The NCD epidemic will only be overcome if each government and each global citizen does their part. WHO has a central role in all of these activities, as advocate, catalyst, partner, and leader.
Should WHO be concerned about climate change and what role would the organisation take under your leadership to tackle climate change?
From global news headlines about the rising threat of dengue, which is now endemic in 128 countries and threatening four billion people, to recent United Nations Environmental Programme publication, that outlined a range of environmental threats to health, and how addressing environmental challenges can also protect and promote health, the scale of the problem is quite clear.
Policies to increase resilience of populations to climate change, such as by enhancing food security and access to safe water yield benefits to health. Many health issues are directly linked to climate change, such as shifts in the distribution of tropical diseases and disease outbreaks.

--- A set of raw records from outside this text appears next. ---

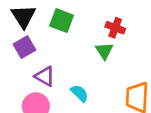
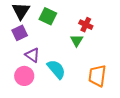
cyan semicircle: (80, 93) -> (56, 69), size x1.5

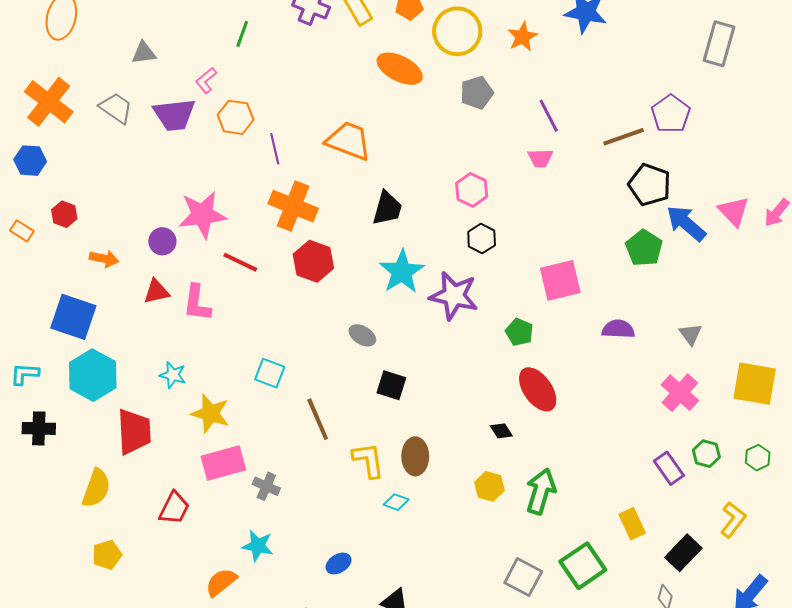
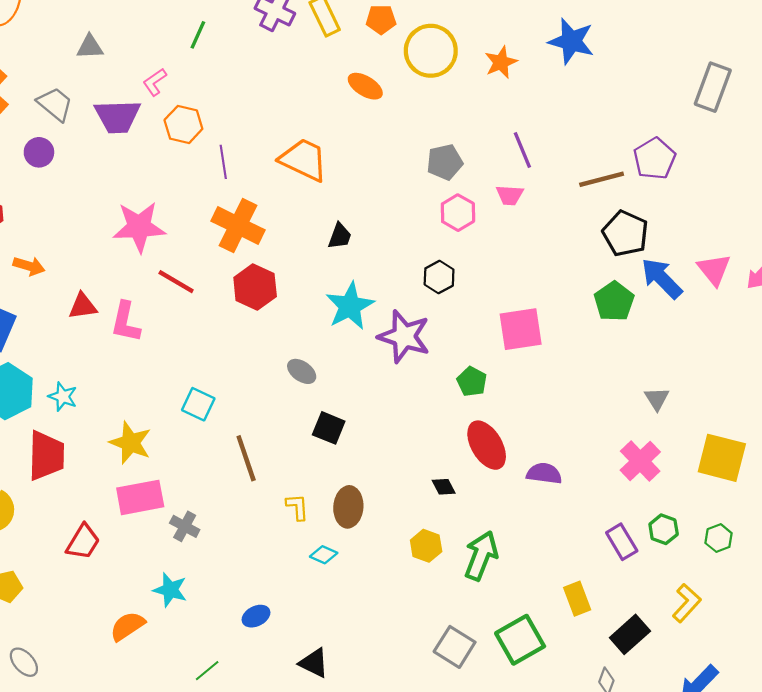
orange ellipse: (400, 69) -> (365, 86), size x0.7
gray pentagon: (477, 93) -> (445, 162), moved
pink hexagon: (472, 190) -> (458, 213), moved
black trapezoid: (387, 208) -> (340, 236), size x0.7
purple circle: (162, 241) -> (39, 152), moved
purple semicircle: (618, 329) -> (544, 473), moved
cyan star: (173, 375) -> (63, 397), moved
yellow L-shape: (368, 460) -> (297, 507), size x0.7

Over two years, 2014-15, I served on the Planetary Health Commission and contributed to a report, which highlighted existing evidence to show how the health and well-being of future generations is being jeopardized by the unprecedented degradation of the planet's natural systems.
Droughts, floods, other extreme climate events (hurricanes, typhoons), and changes in disease vector distribution can also wreak havoc in many other countries. WHO must facilitate access of vulnerable countries to the climate mitigation and adaptation funds.

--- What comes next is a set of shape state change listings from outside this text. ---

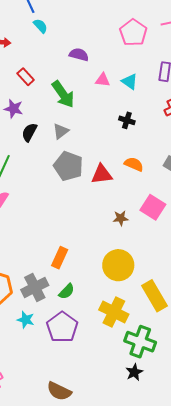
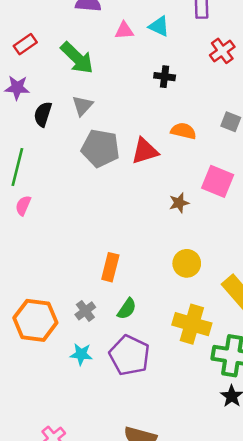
red rectangle: (26, 77) -> (25, 44), turned -72
yellow circle: (118, 265) -> (187, 263), size x0.7
gray cross: (35, 287) -> (85, 311), size x0.6

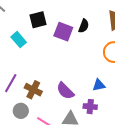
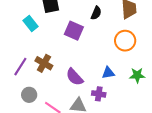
purple square: (63, 32) -> (74, 31), moved
brown cross: (33, 90) -> (44, 63), moved

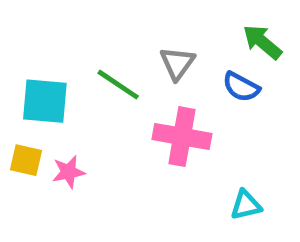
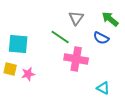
gray triangle: (177, 63) -> (76, 18), moved
green line: (118, 85) -> (60, 37), moved
cyan triangle: (246, 205) -> (103, 88), turned 40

How likely is it that countries will reach the sustainable goal of universal health coverage?
Universal Health Coverage (UHC) is the central pillar in the health SDGs, promoting healthy life expectancy, reducing poverty, and protecting household incomes. Under my leadership, WHO will promote UHC as a health policy goal for all countries, and will help ministries of health galvanise commitment at every level of government.
Achieving sustainable and equitable UHC will rely on taking a data-driven approach tailored to different member states. Member states must develop appropriate institutional arrangements to collect, consolidate, analyse, interpret, and communicate health information for timely actions at appropriate levels.
I also believe that the success of UHC hinges on effective health systems. This will involve tailoring country-specific approaches to combat corruption, promoting collaboration between public and private sectors, developing innovative strategies for health and human resources, and setting priorities that integrate a strong health prevention and promotion approach – to combat both infectious and non-communicable diseases as well as to manage the population health needs of changing and ageing populations.